··· Source material ···
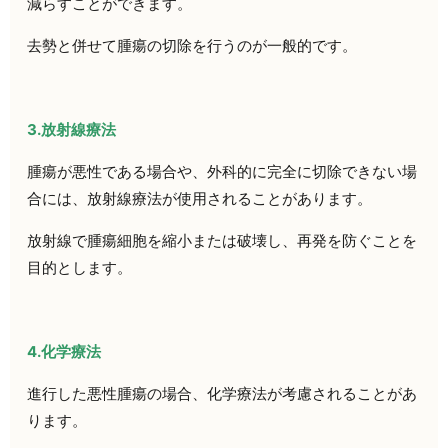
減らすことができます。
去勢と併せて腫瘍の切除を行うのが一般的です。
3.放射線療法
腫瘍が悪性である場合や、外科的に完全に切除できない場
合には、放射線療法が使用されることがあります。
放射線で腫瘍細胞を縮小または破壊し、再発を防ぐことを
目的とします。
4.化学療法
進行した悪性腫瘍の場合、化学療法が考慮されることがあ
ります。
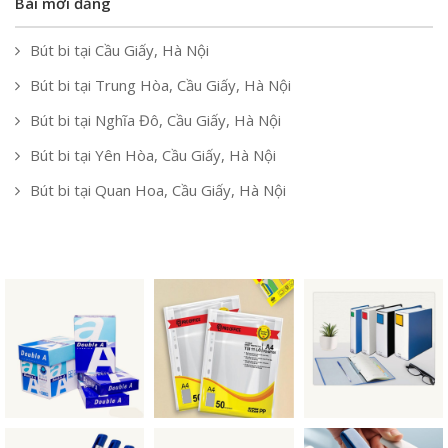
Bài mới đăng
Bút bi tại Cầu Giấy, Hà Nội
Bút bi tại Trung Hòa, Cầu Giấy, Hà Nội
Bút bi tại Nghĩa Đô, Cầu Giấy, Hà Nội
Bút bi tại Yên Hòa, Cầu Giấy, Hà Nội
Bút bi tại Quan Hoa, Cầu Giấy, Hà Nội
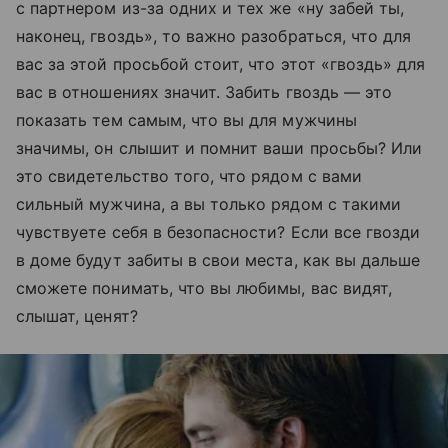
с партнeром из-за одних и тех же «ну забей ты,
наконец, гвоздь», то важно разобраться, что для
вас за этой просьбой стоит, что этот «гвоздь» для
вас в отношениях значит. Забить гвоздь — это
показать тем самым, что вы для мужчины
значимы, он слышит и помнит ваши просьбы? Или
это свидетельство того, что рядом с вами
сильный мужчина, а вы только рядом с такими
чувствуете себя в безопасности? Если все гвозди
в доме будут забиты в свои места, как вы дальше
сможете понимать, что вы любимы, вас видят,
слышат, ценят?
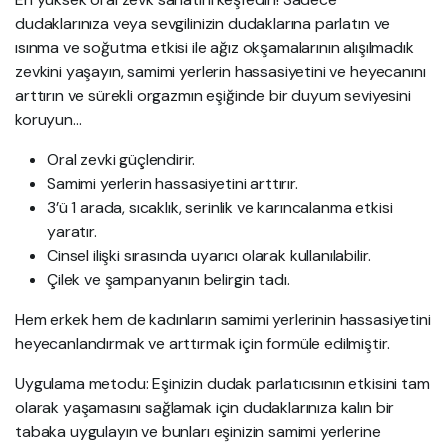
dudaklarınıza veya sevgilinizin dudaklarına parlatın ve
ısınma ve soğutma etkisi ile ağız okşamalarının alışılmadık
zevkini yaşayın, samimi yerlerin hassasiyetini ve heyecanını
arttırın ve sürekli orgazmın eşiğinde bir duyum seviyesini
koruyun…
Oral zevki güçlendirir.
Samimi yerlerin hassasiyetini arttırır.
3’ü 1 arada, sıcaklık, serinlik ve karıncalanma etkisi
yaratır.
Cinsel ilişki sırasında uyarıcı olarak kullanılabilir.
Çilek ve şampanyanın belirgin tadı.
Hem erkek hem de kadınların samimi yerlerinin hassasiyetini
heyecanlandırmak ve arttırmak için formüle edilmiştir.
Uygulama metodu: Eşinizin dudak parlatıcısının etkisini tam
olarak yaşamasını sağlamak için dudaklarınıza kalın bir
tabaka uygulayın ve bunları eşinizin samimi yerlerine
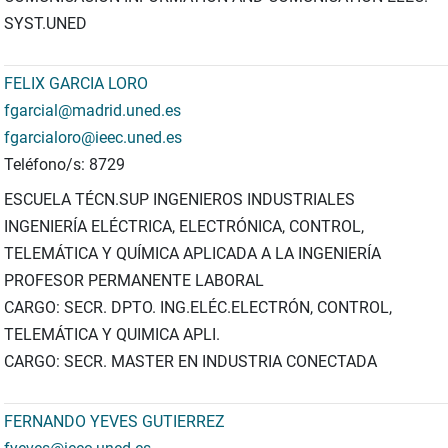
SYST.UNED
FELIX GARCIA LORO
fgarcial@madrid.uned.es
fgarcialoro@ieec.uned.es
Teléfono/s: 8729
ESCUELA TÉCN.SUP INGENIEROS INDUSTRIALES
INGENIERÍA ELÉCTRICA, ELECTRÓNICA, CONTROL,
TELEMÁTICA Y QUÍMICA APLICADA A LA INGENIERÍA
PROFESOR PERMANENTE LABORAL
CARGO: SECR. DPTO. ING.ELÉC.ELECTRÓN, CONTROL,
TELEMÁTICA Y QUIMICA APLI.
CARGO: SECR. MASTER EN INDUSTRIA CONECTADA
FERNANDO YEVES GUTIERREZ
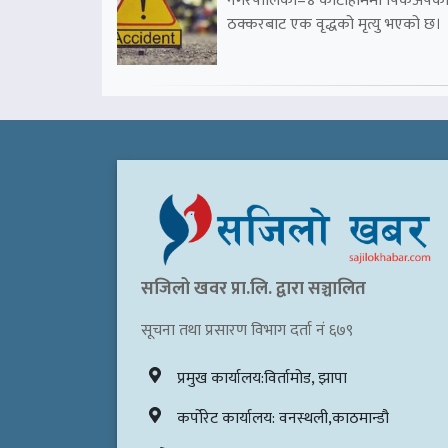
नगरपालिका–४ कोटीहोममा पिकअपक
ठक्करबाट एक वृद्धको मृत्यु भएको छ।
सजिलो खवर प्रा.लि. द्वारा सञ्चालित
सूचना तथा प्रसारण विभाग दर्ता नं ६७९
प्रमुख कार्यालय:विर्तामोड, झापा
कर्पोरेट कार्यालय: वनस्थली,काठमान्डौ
···
» **Task to complete**
The answer must be every line from the records above that contains the word "SECR", copied in full.

» **Answer box**
CARGO: SECR. DPTO. ING.ELÉC.ELECTRÓN, CONTROL,
CARGO: SECR. MASTER EN INDUSTRIA CONECTADA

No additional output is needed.